Free trade is one of those ideas that everybody -- almost everybody, a lot of people, maybe a few -- think is good, as long as it doesn't interfere with protection for American and European Union farmers, for just one example. This protection in the form of subsidies to cotton farmers in the U.S., for example, doesn't help small cotton farmers in West Africa or big ones in Brazil.
In more than seven years of the Doha Development Rounds -- named for the Gulf Emirates country where the WTO met a few weeks after the Sept. 11, 2001 terrorist attacks -- the WTO has tried and failed to resolve differences between rich and developing nations. Since the late 2007-early-2008 collapse of the world's financial system, he writes, the trade picture has gotten even murkier, if that's possible, with a rise in protectionism and a sharp decline in trade worldwide. It doesn't help that many observers believe that China -- starting in 1995 pegged its currency, the yuan, to the dollar at 8.28 per U.S. dollars, benefiting Chinese manufacturers and beggaring U.S. ones.

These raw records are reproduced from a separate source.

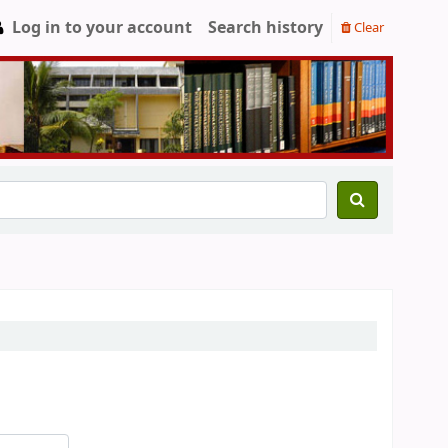
Log in to your account
Search history
Clear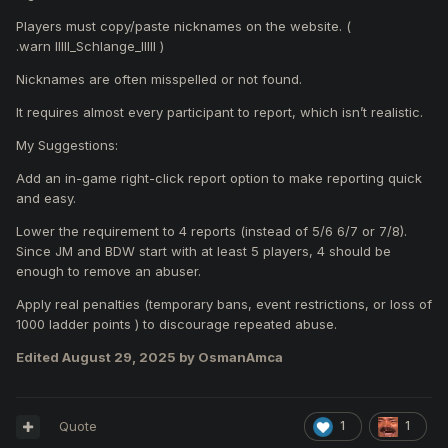
Players must copy/paste nicknames on the website. (
.warn IIlll_Schlange_IlIlI )
Nicknames are often misspelled or not found.
It requires almost every participant to report, which isn’t realistic.
My Suggestions:
Add an in-game right-click report option to make reporting quick
and easy.
Lower the requirement to 4 reports (instead of 5/6 6/7 or 7/8).
Since JM and BDW start with at least 5 players, 4 should be
enough to remove an abuser.
Apply real penalties (temporary bans, event restrictions, or loss of
1000 ladder points ) to discourage repeated abuse.
Edited
August 29, 2025
by OsmanAmca
Quote
1
1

Throughout the book, Blustein interviews ordinary people affected by the WTO, from clothing workers in Central American sweatshops to farmers in Brazil and West Africa to an auto parts manufacturer in Michigan. The latter, Wes Smith of E&E Manufacturing Co., Plymouth, Michigan, told Blustein that his auto fasteners and components company was suffering because of Beijing's policy of keeping the value of the yuan tightly controlled at a level, "he said, gave Chinese manufacturers an unfair advantage." He told Blustein: "It's not that we're competing against the so-called dollar-a-day wage; it's that they [China] subsidize their production with currency manipulation."
Blustein's fly-on-the-wall look at the directors-general of the WTO, along with his profiles of trade negotiators like Charlene Barshefsky, "Pope Bob" Zoellick (since 2007 the successor to Paul Wolfowitz as president of the World Bank), Rob Portman, Susan Schwab and Ron Kirk -- to name just the U.S. ones -- makes "Misadventures of the Most Favored Nations" a very accessible book on a subject that few people understand. With the failure of successive negotiating "rounds," the system that guided the opening of the global economy is in danger of collapsing. This is a very important public policy book that deserves wide readership.
About the author: Blustein is journalist in residence at the Global Economy and Development Program at the Brookings Institution in Washington, DC. For 20 years he was a staff writer at the Washington Post, where he covered business and economic issues.